Testigo 2: En el bellísimo libro “Ébano”, el polaco Ryszard Kapuscinski narra en primera persona su trabajo como periodista en África a partir de 1957, tratando de dar testimonio de los procesos de liberación en diferentes naciones: Tanzania, Uganda, Nigeria, Mauritania, Etiopía, Ruanda, Somalía, Senegal, Eritrea, entre otras.

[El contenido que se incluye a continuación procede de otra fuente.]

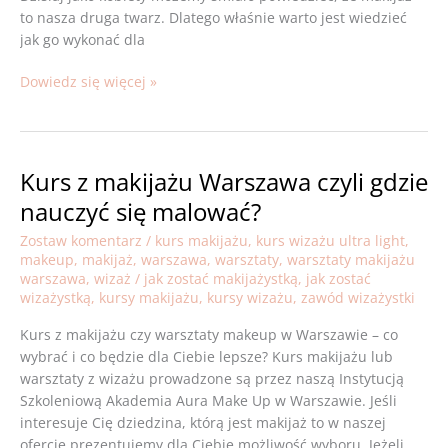
to nasza druga twarz. Dlatego właśnie warto jest wiedzieć
jak go wykonać dla
Dowiedz się więcej »
Kurs z makijażu Warszawa czyli gdzie
Kurs
z
nauczyć się malować?
makijażu
Zostaw komentarz
/
kurs makijażu
,
kurs wizażu ultra light
,
Warszawa
makeup
,
makijaż
,
warszawa
,
warsztaty
,
warsztaty makijażu
czyli
warszawa
,
wizaż
/
jak zostać makijażystką
,
jak zostać
gdzie
wizażystką
,
kursy makijażu
,
kursy wizażu
,
zawód wizażystki
nauczyć
się
Kurs z makijażu czy warsztaty makeup w Warszawie – co
malować?
wybrać i co będzie dla Ciebie lepsze? Kurs makijażu lub
warsztaty z wizażu prowadzone są przez naszą Instytucją
Szkoleniową Akademia Aura Make Up w Warszawie. Jeśli
interesuje Cię dziedzina, którą jest makijaż to w naszej
ofercie prezentujemy dla Ciebie możliwość wyboru. Jeżeli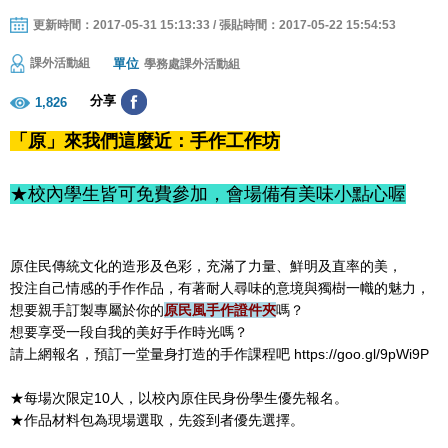
更新時間：2017-05-31 15:13:33 / 張貼時間：2017-05-22 15:54:53
單位
課外活動組
學務處課外活動組
分享
1,826
「原」來我們這麼近：手作工作坊
★校內學生皆可免費參加，會場備有美味小點心喔
原住民傳統文化的造形及色彩，充滿了力量、鮮明及直率的美，
投注自己情感的手作作品，有著耐人尋味的意境與獨樹一幟的魅力，
想要親手訂製專屬於你的
原民風手作證件夾
嗎？
想要享受一段自我的美好手作時光嗎？
請上網報名，預訂一堂量身打造的手作課程吧 https://goo.gl/9pWi9P
★每場次限定10人，以校內原住民身份學生優先報名。
★作品材料包為現場選取，先簽到者優先選擇。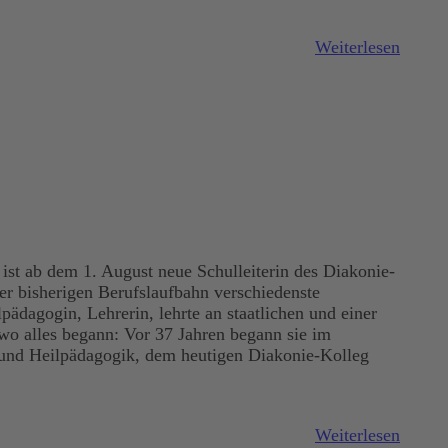
Weiterlesen
ist ab dem 1. August neue Schulleiterin des Diakonie-
rer bisherigen Berufslaufbahn verschiedenste
pädagogin, Lehrerin, lehrte an staatlichen und einer
wo alles begann: Vor 37 Jahren begann sie im
- und Heilpädagogik, dem heutigen Diakonie-Kolleg
Weiterlesen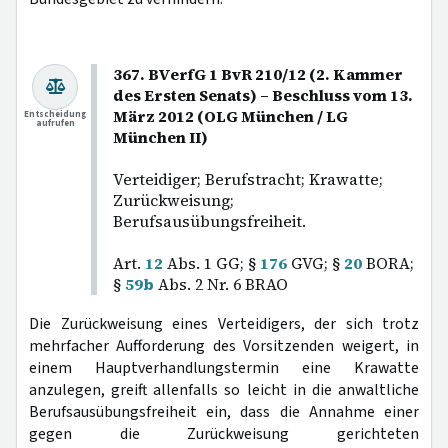
367. BVerfG 1 BvR 210/12 (2. Kammer
des Ersten Senats) – Beschluss vom 13.
März 2012 (OLG München / LG
Entscheidung
aufrufen
München II)
Verteidiger; Berufstracht; Krawatte;
Zurückweisung;
Berufsausübungsfreiheit.
Art.
12
Abs. 1 GG; §
176
GVG; §
20
BORA;
§
59b
Abs. 2 Nr. 6 BRAO
Die Zurückweisung eines Verteidigers, der sich trotz
mehrfacher Aufforderung des Vorsitzenden weigert, in
einem Hauptverhandlungstermin eine Krawatte
anzulegen, greift allenfalls so leicht in die anwaltliche
Berufsausübungsfreiheit ein, dass die Annahme einer
gegen die Zurückweisung gerichteten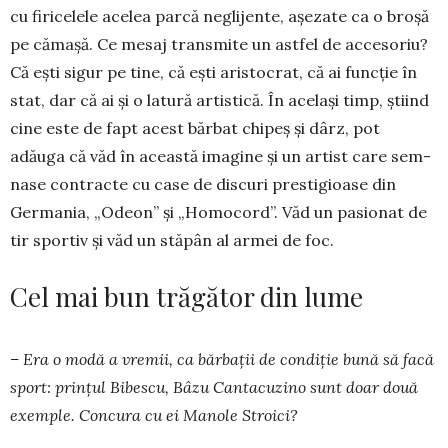
cu fi­ricelele acelea parcă ne­glijente, aşezate ca o bro­şă
pe că­maşă. Ce mesaj transmite un astfel de accesoriu?
Că eşti sigur pe tine, că eşti aristocrat, că ai funcţie în
stat, dar că ai şi o latură artistică. În acelaşi timp, ştiind
cine este de fapt acest bărbat chipeş şi dârz, pot
adăuga că văd în aceas­tă imagine şi un artist care sem­
nase con­tracte cu case de discuri prestigioase din
Germa­nia, „Ode­on” şi „Homocord”. Văd un pa­sionat de
tir sportiv şi văd un stăpân al armei de foc.
Cel mai bun trăgător din lume
– Era o modă a vre­mii, ca bărbaţii de condiţie bună să facă
sport: prinţul Bi­bescu, Bâzu Can­ta­cuzino sunt doar două
exemple. Concura cu ei Manole Stroici?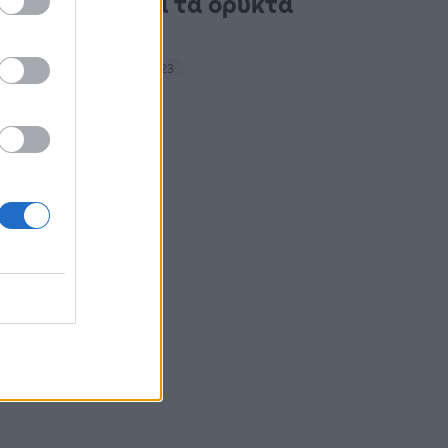
ακτιβιστές για τα ορυκτά
καύσιμα
14:27 - 15 Σεπτεμβρίου 2023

Narra la situación de un periodista con escasos recursos que vive África desde adentro, que comparte con su gente su cultura, sus miserias, sus luchas revolucionarias, sus esperanzas. Hace hincapié en el sentimiento racial desde las propias vivencias y deja en claro que lo que más le cuesta es mostrar que él no es “el blanco colonizador”. O “el diablo blanco” como reza la canción popular de nuestro Caribe.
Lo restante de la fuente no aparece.